If you’ve begun to receive countless emails encouraging you to ramp up for end of year appeals, here’s my advice: Don’t be sentimental. Consider the alternatives.
End of year giving is an increasingly obsolete convention of fundraising. Digital living has changed our fundamental sense of time, making it ever-more important for non-profits to make and mark their own calendars to elicit giving in response to what matters to your donors.
Yes, Christmas still comes even if you own an iPad and live in a seemingly timeless continuum of connection. My advice is to phase out end of year appeals over a couple of years while communicating with donors about the most important date for your organization. For some, it may be Founder’s Day, for others the anniversary of a significant event (ie: March on Washington, Stonewall, Endangered Species Act) that resonates loudly among your donors. Make that day both memorable and significant for your donors in a variety of ways: hold an event and send mission driven messages marking the milestones over the years tied to your date.
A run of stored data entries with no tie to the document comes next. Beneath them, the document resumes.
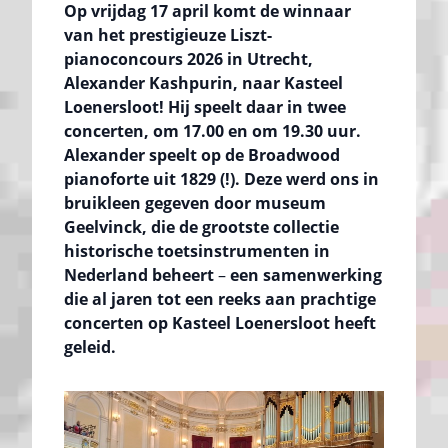
Op vrijdag 17 april komt de winnaar
van het prestigieuze Liszt-
pianoconcours 2026 in Utrecht,
Alexander Kashpurin, naar Kasteel
Loenersloot! Hij speelt daar in twee
concerten, om 17.00 en om 19.30 uur.
Alexander speelt op de Broadwood
pianoforte uit 1829 (!). Deze werd ons in
bruikleen gegeven door museum
Geelvinck, die de grootste collectie
historische toetsinstrumenten in
Nederland beheert
–
een samenwerking
die al jaren tot een reeks aan prachtige
concerten op Kasteel Loenersloot heeft
geleid.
People give as an act of meaning. Your work is to articulate and amplify what the gifts mean. Create messaging that confirms the impact each gift has. That’s the why, but it is also useful to focus your donors on when.
By selecting a key annual fundraising date that matters, you can avoid the cacophony of appeals and pleas that crowd the end of the year, and gain traction making a fresh approach – when it’s unexpected.